All that August day, Merriman's widow, Val, had done what she could to steel herself The night before, she had spoken with the minister, Brother Paul, and told him only that her husband had been involved in "a terrible accident." Those were the very words he used from the pulpit of the Church of Christ addressing some thirty-five mourners, among them many brawny young men with weathered faces and aviator glasses tucked into their coat pockets.

In a pew close to Val sat Dorothy "Dot" Kreinheder, a casual friend who had worked with John and now took a more than casual interest in Val's well-being. If she was there to offer Val Merriman emotional support, she was also there to ensure that the widow said nothing that might raise questions about Merriman's death or implicate the CIA Kreinheder had made herself indispensable, even purchasing Val's mourning dress (a black affair with a low circular collar and white inset), a snug black pill- box hat, and the black fabric purse Val would clutch to her side, knowing it held a picture of her husband.

By all accounts, Merriman's was an utterly unremarkable and prosaic passing. The local newspaper reported what the family had told them: that Merriman had been in an auto accident the evening of August 20 while at Ramey Air Force Base in Puerto Rico. The precise cause of death, it was said, was a pulmonary embolism.

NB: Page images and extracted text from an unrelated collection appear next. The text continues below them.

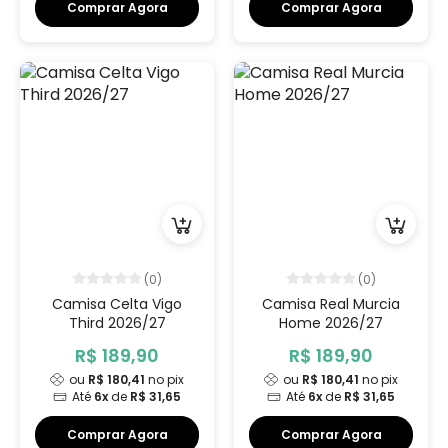
Comprar Agora
Comprar Agora
(0)
(0)
Camisa Celta Vigo
Camisa Real Murcia
Third 2026/27
Home 2026/27
R$ 189,90
R$ 189,90
ou
R$ 180,41
no pix
ou
R$ 180,41
no pix
Até
6x
de
R$ 31,65
Até
6x
de
R$ 31,65
Comprar Agora
Comprar Agora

It was all in black and white on his death certificate, his autopsy report, and his cemetery record. Merriman had had the misfortune to somehow strike "a road abutment"-the words appear- ing on his official death certificate. As a common traffic fatality he hardly seemed worthy of such hallowed ground.

But Val Merriman knew otherwise. She knew the death certificate had been dummied up, the newspapers duped, and the pathologist misled. She knew it was all part of one grand lie-everything, that is, except the one undeniable fact: John Merriman was dead. Still, she was determined to be a good CIA wife to the very end, to cling to the cover story and not ask questions. It was nobody's business but "the Company's." In the midst of her sorrow, she would deliver the performance of a lifetime. She was not even to tell her three young sons the truth of their father's death, at least not until years later when the boys could be trusted not to tell a soul. Jon, Bruce, and Eric were not even to be there at their father's funeral.

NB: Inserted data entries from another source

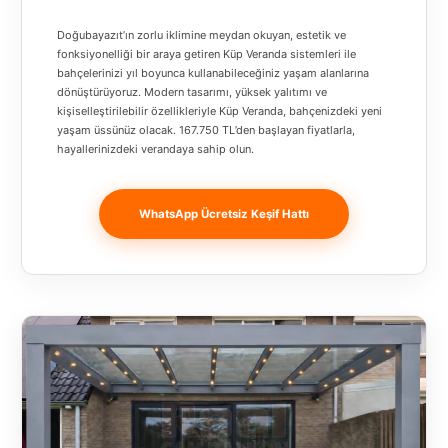
Banja
Doğubayazıt’ın zorlu iklimine meydan okuyan, estetik ve
Luka
fonksiyonelliği bir araya getiren Küp Veranda sistemleri ile
bahçelerinizi yıl boyunca kullanabileceğiniz yaşam alanlarına
Bingöl
dönüştürüyoruz. Modern tasarımı, yüksek yalıtımı ve
kişiselleştirilebilir özellikleriyle Küp Veranda, bahçenizdeki yeni
Bitlis
yaşam üssünüz olacak. 167.750 TL’den başlayan fiyatlarla,
hayallerinizdeki verandaya sahip olun.
Bosnia and
Herzegovina
WhatsApp Ücretsiz Keşif Hattı
București
Bulgaristan
Bursa
Çanakkale
Çekya
Diyarbakır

At least thirty-three-year-old Val Merriman might draw some small comfort from knowing that her husband had received the best of medical attention in his final hours and that he died among people \vho cared about him in the Puerto Rican hospital. Syd Stembridge, a senior CIA officer and friend, had shared with Val a detailed account of Merriman's final evening. John, he told her, had known little pain He had been resting quietly that evening and was well provided for. He even asked for a bowl of ice cream, which the nurse promptly brought him. He polished it off with boyish delight, then lapsed into a peaceful sleep from which he did not awaken. What Val Merriman could not know was that her husband was never in a Puerto Rican hospital and that the story of the ice cream was pure invention, a fiction within a fiction. No one at the Agency could bring themselves to tell her the truth. It was that gruesome.

What she did know was that her husband possessed the stuff of which heroes are made. Others knew it too. A quiet man of modest height and build, he had a glint of mischief in his eyes and a pencil-thin mustache that gave him the look of a dashing Hollywood roue. He was ruggedly individualistic, with an insatiable yen for action and a confidence in his skills that was easily mistaken as a disdain for risk.

But he also had a gentler side. In his spare time he painted with oils, especially seascapes and aircraft. He wrote short stories and poems, designed sailboats, and could turn the Sunday newspaper into a soaring box kite to the delight of his sons. A crack marksman and able gun- smith, he once brought down a monster of a Kodiak bear but was so distressed at the loss of such a majestic creature that ever after he swore off hunting.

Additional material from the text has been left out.